Introduction. Cancer patients with
Clostridioides difficile
infection (CDI) are at a higher risk for adverse outcomes. In addition, a high prevalence of
Clostridioides difficile
asymptomatic colonization (CDAC) has been reported in this vulnerable population.
Gap Statement. The molecular characteristics and potential role of CDAC in healthcare-related transmission in the cancer population have been poorly explored.
Aim. We aimed to compare the molecular and genotypic characteristics of
C. difficile
isolates from cancer patients with CDAC and CDI.
Method. We conducted a prospective cohort study of cancer patients with CDAC or CDI from a referral centre. Molecular characterization, typification and tcdC gene expression of isolates were performed.

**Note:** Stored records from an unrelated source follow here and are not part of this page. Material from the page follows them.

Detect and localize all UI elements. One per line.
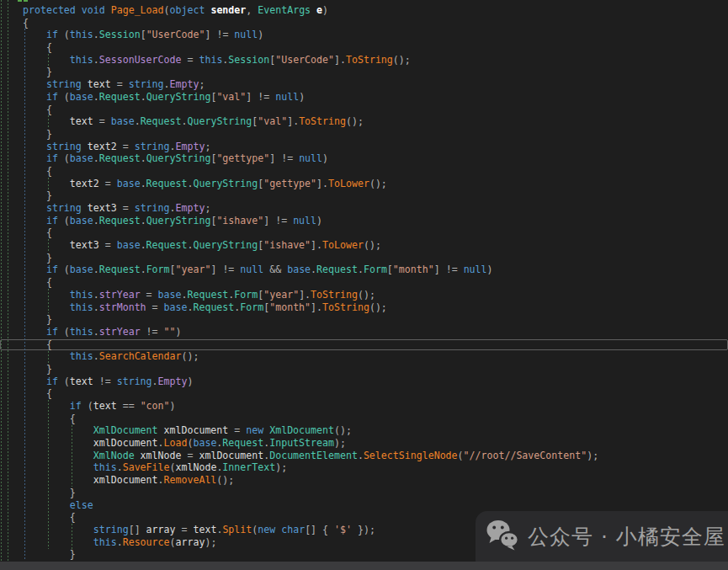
code-token: array <box>146 524 182 535</box>
code-line[interactable]: } <box>23 487 728 499</box>
code-line[interactable]: XmlDocument xmlDocument = new XmlDocumen… <box>23 424 728 437</box>
code-line[interactable]: { <box>23 41 728 54</box>
code-token: xmlDocument <box>158 424 235 436</box>
code-line[interactable]: { <box>23 104 728 116</box>
code-area[interactable]: protected void Page_Load(object sender, … <box>0 0 728 562</box>
code-token <box>23 524 93 535</box>
code-token <box>23 91 46 103</box>
code-token: [ <box>387 264 393 275</box>
code-token: . <box>135 115 141 127</box>
code-token: null <box>293 215 316 226</box>
code-line[interactable]: text2 = base.Request.QueryString["gettyp… <box>23 178 728 190</box>
code-token: [] { <box>305 524 334 535</box>
code-line[interactable]: text3 = base.Request.QueryString["ishave… <box>23 239 728 252</box>
code-token <box>23 387 46 399</box>
code-token: { <box>46 387 52 399</box>
code-line[interactable]: { <box>23 276 728 289</box>
code-token <box>76 4 82 16</box>
code-token: "gettype" <box>216 152 269 164</box>
code-token: this <box>70 29 93 40</box>
code-line[interactable]: } <box>23 66 728 78</box>
code-token: if <box>46 29 58 40</box>
code-token: ) <box>170 400 176 412</box>
code-token: ( <box>164 4 170 16</box>
code-token: ToLower <box>328 178 369 189</box>
code-line[interactable]: else <box>23 499 728 512</box>
code-token: xmlDocument <box>23 437 158 449</box>
code-line[interactable]: { <box>23 226 728 239</box>
code-line[interactable]: } <box>23 363 728 376</box>
code-token: = <box>234 424 246 436</box>
code-token: ); <box>334 437 346 449</box>
code-token <box>23 66 46 77</box>
code-token: ]. <box>287 115 299 127</box>
code-token: Request <box>141 115 182 127</box>
code-token <box>23 215 46 226</box>
code-line[interactable]: if (text != string.Empty) <box>23 376 728 388</box>
code-line[interactable]: if (this.strYear != "") <box>23 326 728 338</box>
code-token: XmlNode <box>93 450 135 461</box>
code-token: "val" <box>258 115 287 127</box>
code-line[interactable]: string text = string.Empty; <box>23 78 728 91</box>
code-line[interactable]: } <box>23 252 728 264</box>
code-token: . <box>93 301 99 313</box>
code-line[interactable]: this.SearchCalendar(); <box>23 350 728 363</box>
code-token: "val" <box>216 91 246 103</box>
code-token: "UserCode" <box>146 29 205 40</box>
code-line[interactable]: this.strYear = base.Request.Form["year"]… <box>23 289 728 301</box>
code-line[interactable]: } <box>23 313 728 326</box>
code-line[interactable]: text = base.Request.QueryString["val"].T… <box>23 115 728 128</box>
code-line[interactable]: if (text == "con") <box>23 400 728 413</box>
code-line[interactable]: if (base.Request.Form["year"] != null &&… <box>23 264 728 276</box>
code-token: } <box>46 66 52 77</box>
code-token: Resource <box>123 536 170 548</box>
code-line[interactable]: { <box>23 17 728 29</box>
code-token: this <box>93 536 117 548</box>
code-token: ); <box>275 461 287 473</box>
code-token: QueryString <box>187 115 252 127</box>
code-token: ; <box>205 202 210 214</box>
code-token: char <box>281 524 305 535</box>
code-token: base <box>158 289 182 301</box>
code-line[interactable]: xmlDocument.Load(base.Request.InputStrea… <box>23 437 728 450</box>
code-line[interactable]: protected void Page_Load(object sender, … <box>23 4 728 17</box>
code-token: xmlNode <box>176 461 217 473</box>
code-token <box>23 350 70 362</box>
code-line[interactable]: if (this.Session["UserCode"] != null) <box>23 29 728 41</box>
code-token: XmlDocument <box>269 424 334 436</box>
code-token: ToLower <box>322 239 364 251</box>
code-token: Empty <box>170 78 199 90</box>
code-token: ) <box>322 152 328 164</box>
code-token: QueryString <box>193 239 258 251</box>
code-line[interactable]: string text3 = string.Empty; <box>23 202 728 215</box>
code-line[interactable]: this.SaveFile(xmlNode.InnerText); <box>23 461 728 474</box>
code-token: ToString <box>346 54 393 66</box>
code-line[interactable]: { <box>23 165 728 178</box>
code-line[interactable]: { <box>23 413 728 425</box>
code-token: if <box>46 91 58 103</box>
code-token: Split <box>222 524 252 535</box>
code-line[interactable]: if (base.Request.QueryString["ishave"] !… <box>23 215 728 227</box>
code-line[interactable]: XmlNode xmlNode = xmlDocument.DocumentEl… <box>23 450 728 462</box>
code-token: InputStream <box>269 437 334 449</box>
code-line[interactable]: { <box>23 338 728 351</box>
code-line[interactable]: if (base.Request.QueryString["gettype"] … <box>23 152 728 165</box>
code-token: } <box>46 252 52 264</box>
code-line[interactable]: if (base.Request.QueryString["val"] != n… <box>23 91 728 104</box>
code-line[interactable]: } <box>23 189 728 202</box>
code-token: base <box>193 437 216 449</box>
code-editor-window: protected void Page_Load(object sender, … <box>0 0 728 570</box>
code-token <box>23 487 70 498</box>
code-token <box>23 202 46 214</box>
code-token: . <box>141 152 146 164</box>
code-line[interactable]: this.strMonth = base.Request.Form["month… <box>23 301 728 314</box>
code-line[interactable]: } <box>23 128 728 141</box>
code-token <box>23 54 70 66</box>
code-line[interactable]: { <box>23 387 728 400</box>
code-line[interactable]: xmlDocument.RemoveAll(); <box>23 474 728 487</box>
code-token: base <box>70 91 93 103</box>
code-line[interactable]: this.SessonUserCode = this.Session["User… <box>23 54 728 67</box>
code-token <box>23 264 46 275</box>
code-token: } <box>70 548 76 560</box>
code-line[interactable]: string text2 = string.Empty; <box>23 141 728 153</box>
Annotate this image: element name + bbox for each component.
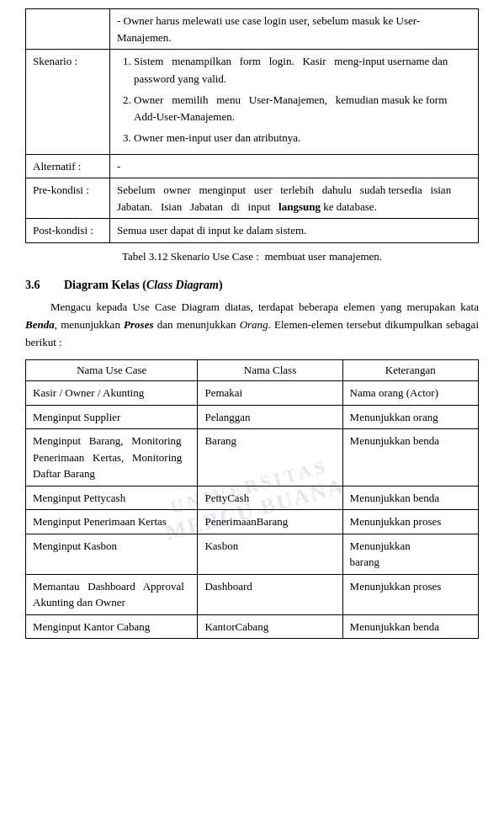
row-content: - Owner harus melewati use case login us… xyxy=(110,9,479,50)
cell-keterangan: Menunjukkan benda xyxy=(342,486,478,510)
cell-keterangan: Menunjukkan benda xyxy=(342,614,478,639)
cell-usecase: Memantau Dashboard Approval Akunting dan… xyxy=(26,574,198,614)
row-content: Sebelum owner menginput user terlebih da… xyxy=(110,178,479,219)
col-header-keterangan: Keterangan xyxy=(342,360,478,381)
cell-usecase: Menginput Penerimaan Kertas xyxy=(26,510,198,534)
cell-keterangan: Menunjukkan proses xyxy=(342,510,478,534)
cell-keterangan: Menunjukkanbarang xyxy=(342,534,478,574)
cell-class: Pelanggan xyxy=(198,405,342,429)
table-row: Menginput Penerimaan Kertas PenerimaanBa… xyxy=(26,510,479,534)
cell-class: Dashboard xyxy=(198,574,342,614)
cell-usecase: Menginput Barang, Monitoring Penerimaan … xyxy=(26,429,198,486)
cell-keterangan: Menunjukkan orang xyxy=(342,405,478,429)
cell-class: Pemakai xyxy=(198,381,342,406)
cell-class: PenerimaanBarang xyxy=(198,510,342,534)
section-title: Diagram Kelas (Class Diagram) xyxy=(64,279,223,292)
table-caption: Tabel 3.12 Skenario Use Case : membuat u… xyxy=(25,250,479,263)
table-row: Menginput Kantor Cabang KantorCabang Men… xyxy=(26,614,479,639)
cell-usecase: Menginput Supplier xyxy=(26,405,198,429)
table-row: - Owner harus melewati use case login us… xyxy=(26,9,479,50)
row-label: Alternatif : xyxy=(26,154,110,178)
table-row: Skenario : Sistem menampilkan form login… xyxy=(26,50,479,155)
table-row: Pre-kondisi : Sebelum owner menginput us… xyxy=(26,178,479,219)
cell-keterangan: Menunjukkan proses xyxy=(342,574,478,614)
row-label: Skenario : xyxy=(26,50,110,155)
cell-keterangan: Nama orang (Actor) xyxy=(342,381,478,406)
col-header-usecase: Nama Use Case xyxy=(26,360,198,381)
cell-class: PettyCash xyxy=(198,486,342,510)
table-row: Menginput Barang, Monitoring Penerimaan … xyxy=(26,429,479,486)
row-label: Pre-kondisi : xyxy=(26,178,110,219)
section-intro: Mengacu kepada Use Case Diagram diatas, … xyxy=(25,299,479,351)
table-row: Post-kondisi : Semua user dapat di input… xyxy=(26,219,479,243)
class-table-wrapper: UNIVERSITAS MERCU BUANA Nama Use Case Na… xyxy=(25,359,479,639)
cell-usecase: Menginput Pettycash xyxy=(26,486,198,510)
table-row: Menginput Supplier Pelanggan Menunjukkan… xyxy=(26,405,479,429)
table-row: Kasir / Owner / Akunting Pemakai Nama or… xyxy=(26,381,479,406)
row-content: - xyxy=(110,154,479,178)
section-number: 3.6 xyxy=(25,279,50,292)
table-row: Alternatif : - xyxy=(26,154,479,178)
cell-usecase: Kasir / Owner / Akunting xyxy=(26,381,198,406)
class-diagram-table: Nama Use Case Nama Class Keterangan Kasi… xyxy=(25,359,479,639)
scenario-table: - Owner harus melewati use case login us… xyxy=(25,8,479,243)
section-heading: 3.6 Diagram Kelas (Class Diagram) xyxy=(25,279,479,292)
cell-keterangan: Menunjukkan benda xyxy=(342,429,478,486)
cell-class: KantorCabang xyxy=(198,614,342,639)
cell-class: Barang xyxy=(198,429,342,486)
table-row: Menginput Kasbon Kasbon Menunjukkanbaran… xyxy=(26,534,479,574)
table-header-row: Nama Use Case Nama Class Keterangan xyxy=(26,360,479,381)
row-content: Sistem menampilkan form login. Kasir men… xyxy=(110,50,479,155)
cell-class: Kasbon xyxy=(198,534,342,574)
col-header-class: Nama Class xyxy=(198,360,342,381)
table-row: Menginput Pettycash PettyCash Menunjukka… xyxy=(26,486,479,510)
cell-usecase: Menginput Kantor Cabang xyxy=(26,614,198,639)
row-content: Semua user dapat di input ke dalam siste… xyxy=(110,219,479,243)
table-row: Memantau Dashboard Approval Akunting dan… xyxy=(26,574,479,614)
cell-usecase: Menginput Kasbon xyxy=(26,534,198,574)
row-label: Post-kondisi : xyxy=(26,219,110,243)
row-label xyxy=(26,9,110,50)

Results. The hospital-onset and community-onset healthcare facility-associated CDI rates were 4.5 cases/10 000 patient-days and 1.4 cases/1 000 admissions during the study period. Fifty-one
C. difficile
strains were isolated: 37 (72 %) and 14 (28 %) from patients with CDI or CDAC, respectively. All isolates from symptomatic patients were tcdA+/tcdB+, and four (10 %) were ctdA+/ctdB+. In the CDAC group, 10 (71 %) isolates were toxigenic, and none were ctdA+/ctdB+. The Δ18 in-frame tcdC deletion and two transition mutations were found in five isolates. After bacterial typing, 60 % of toxigenic isolates from asymptomatic carriers were clonal to those from patients with
C. difficile
-associated diarrhoea. No NAP1/027/BI strains were detected.
Conclusions. We found a clonal association between
C. difficile
isolates from patients with CDAC and CDI. Studies are needed to evaluate the potential role of asymptomatic carriers in the dynamics of nosocomial transmission to support infection control measures and reduce the burden of CDI in high-risk groups.